The Santa Fe usually added an extra PA to the consist in case one broke down.... not for power, they were brutes . 
My memory may cloud the facts, but I read where the demostrator set was red light stopped on a grade with a full train (16 cars), plus a dynometer car. The crew expected to double the hill (take it up in 2 sections), but the Alco man on board said Go and it accelerated up the hill. 

I'd say 4 to 5 heavyweights and if a rivet counter asks tell him it's an early tunnel motor and the boiler is vented between the rails! 

It was a nice history lesson, but it is your railroad and you can tell your riders to wear extra woolies if they want heat! AC units ran off a car axle. 

John


----------



## Dr Rivet (Jan 5, 2008)

Hamish 

I noted that every one focused on your locomotive question and skipped over the use of express box cars or reefers in the [as you say in the UK] train formations. 

The more prominent NAMED trains like the Twentieth Century Limited [NYC], Broad Way Limited [PRR], Morning Daylight [SP], North Coast Limited [NP] TYPICALLY had no extra head end cars. Many of the lesser passenger trains would have some storage mail or exprees included. When the railroads handled nearly all the cross county mail in the US, the bigger railroads had scheduled mail trains that carried mail, express, express reefers, and often a single coach tagged on the end. These trains ran on expedited schedules that rivalled passenger service. Think of the Royal Mail trains and TPOs of the LMS and GWR and the "newspaper trains" of the Southern Railway prior to British Rail, before 1947. 

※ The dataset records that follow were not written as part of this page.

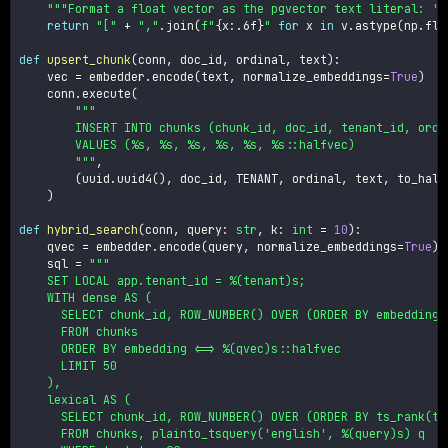
"""Format a float vector as the pgvector text literal: '[
return
"["
+
","
.
join
(
f"
{
x
:
.6f
}
"
for
 x 
in
 v
.
astype
(
np
.
flo
def
upsert_chunk
(
conn
,
 doc_id
,
 ordinal
,
 text
)
:
    vec 
=
 embedder
.
encode
(
text
,
 normalize_embeddings
=
True
)
    conn
.
execute
(
"""

        INSERT INTO chunks (chunk_id, doc_id, tenant_id, ordin
        VALUES (%s, %s, %s, %s, %s, %s::halfvec)

        """
,
(
uuid
.
uuid4
(
)
,
 doc_id
,
 TENANT
,
 ordinal
,
 text
,
 to_half
)
def
hybrid_search
(
conn
,
 query
:
str
,
 k
:
int
=
10
)
:
    qvec 
=
 embedder
.
encode
(
query
,
 normalize_embeddings
=
True
)
    sql 
=
"""

    SET LOCAL app.tenant_id = %(tenant)s;

    WITH dense AS (

      SELECT chunk_id, ROW_NUMBER() OVER (ORDER BY embedding 
      FROM chunks

      ORDER BY embedding <=> %(qvec)s::halfvec

      LIMIT 50

    ),

    lexical AS (

      SELECT chunk_id, ROW_NUMBER() OVER (ORDER BY ts_rank(tex
      FROM chunks, plainto_tsquery('english', %(query)s) q
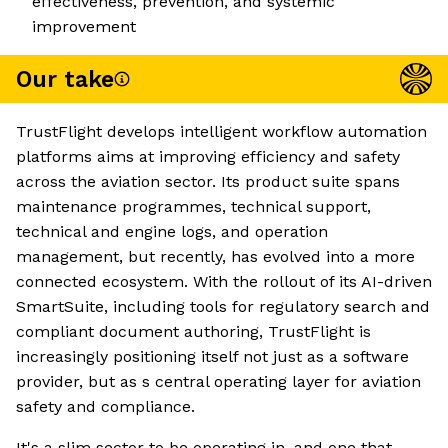
effectiveness, prevention, and systemic
improvement
Our take
TrustFlight develops intelligent workflow automation
platforms aims at improving efficiency and safety
across the aviation sector. Its product suite spans
maintenance programmes, technical support,
technical and engine logs, and operation
management, but recently, has evolved into a more
connected ecosystem. With the rollout of its AI-driven
SmartSuite, including tools for regulatory search and
compliant document authoring, TrustFlight is
increasingly positioning itself not just as a software
provider, but as s central operating layer for aviation
safety and compliance.
It's a slim sector to be operating in, and one that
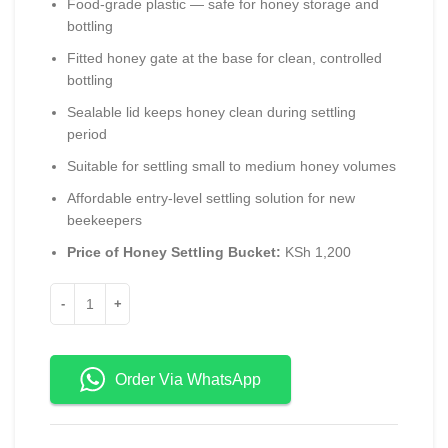
Food-grade plastic — safe for honey storage and
bottling
Fitted honey gate at the base for clean, controlled
bottling
Sealable lid keeps honey clean during settling
period
Suitable for settling small to medium honey volumes
Affordable entry-level settling solution for new
beekeepers
Price of Honey Settling Bucket:
KSh 1,200
Order Via WhatsApp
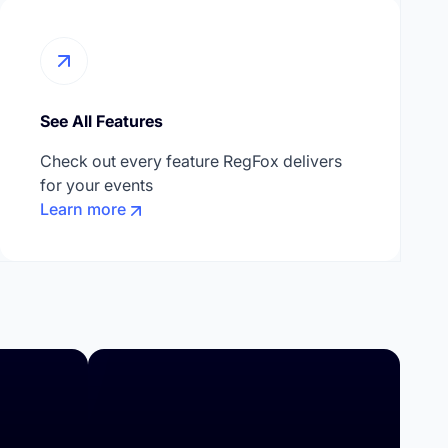
See All Features
Check out every feature RegFox delivers
for your events
Learn more
Higher Education
Summer Camps
Day Camps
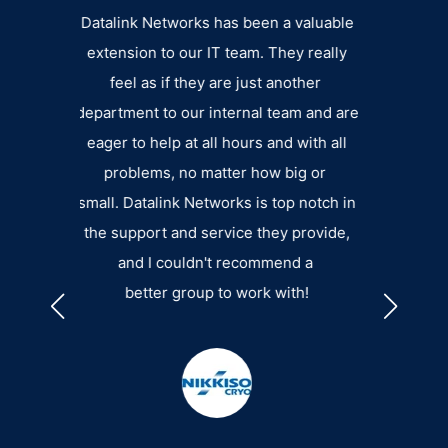
th
Datalink Networks has been a valuable
I have been
t
extension to our IT team. They really
almost 2 ye
are
feel as if they are just another
excellent 
nd
department to our internal team and are
their stuff 
,
eager to help at all hours and with all
how big or s
for
problems, no matter how big or
be. They do 
for
small. Datalink Networks is top notch in
non-profits 
ng
the support and service they provide,
RIC
and I couldn't recommend a
INFOR
ry
better group to work with!
he
ss
ntly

SO, a two or three cars might be appropriate in your train. AS THEY SAY, "It's your railroad". 

Regards


----------



## dltrains (Jan 2, 2008)

Loads of info here but a further question is on the placement of a steam generator car in the consist?where was it placed? After the locos and ahead of all other cars ? Between locos? After baggage or other headend equipment? 

Dave


----------



## Dougald (Jan 2, 2008)

Dave

The placement of the steam generator car, if the consist had one, depended on several factors. First, the norm for trains equipped with steam train lines and so on was to locate the steam genny right behind the locos ... as all cars could transmit the steam power.

Several factors need to be considered for special situations.

First, keep in mind the steam era for passenger cars lasted from the introduction of diesels through to about 1980 ... by that time most passenger equipment had been converted to HEP. Steam gennies were used when the diesels were freight units (not equipped for steam passenger cars to either pass the steam power or generate it) or at times when the steam supply from the passenger diesels was insufficient. In winter (at say -20F) for example, each car could draw down 5-8 pounds of steam pressure for heat taxing the steam supply from passenger diesels. In these cases, the non passenger equipped locos led ... and passenger locos plus steam genny trailed but in front of the passenger cars. steam gennies normally did not have MU controls so the locos in an MU'ed consist ran in front of the steam genny.

If the train was a mixed train - (and yes even today there are a few mixed trains on Class I's ... the Ontario Northland Super Bear is a prime example) then the steam genny may be placed between the freight section and the coach section or alternately, the steam genny may trail the coach section. In any case, the freight equipment will not pass the steam along the train so the steam genny must be located adjacent to the passenger equipment. Although the ONR uses HEP'ed equipment today on the Super Bear, a rebuilt F3B supplies the power just as a steam genny would do and it is located behind the coach section but in front of the ATV car and the boxcar used for mail storage.

I am not aware of a train that located the steam genny between revenue passenger carrying cars. Maybe someone knows of an example ... perhaps a train to be split along its journey?

Regards ... Doug


----------



## Torby (Jan 2, 2008)

Somehow, at the Botanic, F units often pull wooden shortie coaches


----------



## dltrains (Jan 2, 2008)

Doug, 
Thanks for the response. I was pretty sure it would have to be next to the pass. cars, but was not sure if express reefers or baggage cars would be equiped for the steam line. From your description I get the impression that if any express cars in consist than it would go between those and the pass equipment. Baggage included in pass cars. 

Dave


----------



## altterrain (Jan 2, 2008)

I remember back in the late 70's (78-80) in high school the LIRR was using single FA-1s for commuter passenger service. The track ran right along the school and we often ran along the tracks for track practice. The trains were short, maybe 4-6 streamline cars. 

http://www.railpictures.net/viewphoto.php?id=265537 
http://www.railpictures.net/viewphoto.php?id=90550 

-Brian


----------